Classen-Gruppe gewinnt erneut Patentverletzungsverfahren Sublizenzvergabe durch Unilin-Tochtergesellschaft war unwirksam


Akzenta Paneele + Profile GmbH obsiegt im Berufungsprozess vor dem OLG Düsseldorf gegen Importeur von Designbodenbelägen

Das Oberlandesgericht Düsseldorf hat als Berufungsgericht (VI_U 18/18) am 8. Juli 2019 der Klage der Akzenta Paneele + Profile GmbH, einer Tochtergesellschaft der Classen-Gruppe, Kaisersesch, weitestgehend stattgegeben. Es entschied, dass bestimmte, von Project Floors GmbH importierte und in Verkehr gebrachte Designbodenbeläge mit einer sog. „Unifit“- Verriegelung den deutschen Teil des EP 1 415 056 (sog. Megaloc-Patent) verletzen. Den Einwand, die von einem chinesischen Hersteller bezogenen Produkte seien von einer von Pergo erteilten Lizenz an dem o.g. Patent umfasst, hat das Gericht verworfen.

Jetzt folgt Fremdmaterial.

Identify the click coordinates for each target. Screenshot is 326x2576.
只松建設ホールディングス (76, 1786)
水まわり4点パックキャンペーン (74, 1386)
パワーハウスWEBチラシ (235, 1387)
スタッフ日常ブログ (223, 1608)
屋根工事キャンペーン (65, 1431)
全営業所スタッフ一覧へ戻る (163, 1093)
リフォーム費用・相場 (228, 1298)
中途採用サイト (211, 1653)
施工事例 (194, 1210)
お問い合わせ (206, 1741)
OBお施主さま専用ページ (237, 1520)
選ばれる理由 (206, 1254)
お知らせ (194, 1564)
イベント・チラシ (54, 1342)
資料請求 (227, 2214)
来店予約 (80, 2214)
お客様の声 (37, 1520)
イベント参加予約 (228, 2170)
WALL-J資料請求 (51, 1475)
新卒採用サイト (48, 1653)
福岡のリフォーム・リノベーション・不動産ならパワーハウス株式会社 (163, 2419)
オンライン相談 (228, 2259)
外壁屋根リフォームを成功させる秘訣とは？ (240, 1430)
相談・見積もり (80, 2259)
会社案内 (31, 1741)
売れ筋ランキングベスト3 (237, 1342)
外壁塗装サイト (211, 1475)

Die Lizenzgeber des chinesischen Herstellers, die Flooring Industries Ltd. sarl. und Pergo AB, beide Tochtergesellschaften der Unilin/Mohawk-Gruppe, steuerten den o.g. Prozess auf Seiten von Project Floors und waren der Auffassung, Pergo habe Sublizenzen an bestimmten Classen-Patenten vergeben dürfen.

Das Oberlandesgericht Düsseldorf entschied jedoch, dass eine Vertragserweiterung (First Amendment Agreement) aus dem Jahr 2009 zwischen Classen und Pergo, nicht wirksam abgeschlossen wurde, so dass Pergo nicht berechtigt war, dem chinesischen Zulieferer von Project Floors Unterlizenzen an den Classen-Patenten (inkl. dem o.g. Megaloc-Patent) einzuräumen.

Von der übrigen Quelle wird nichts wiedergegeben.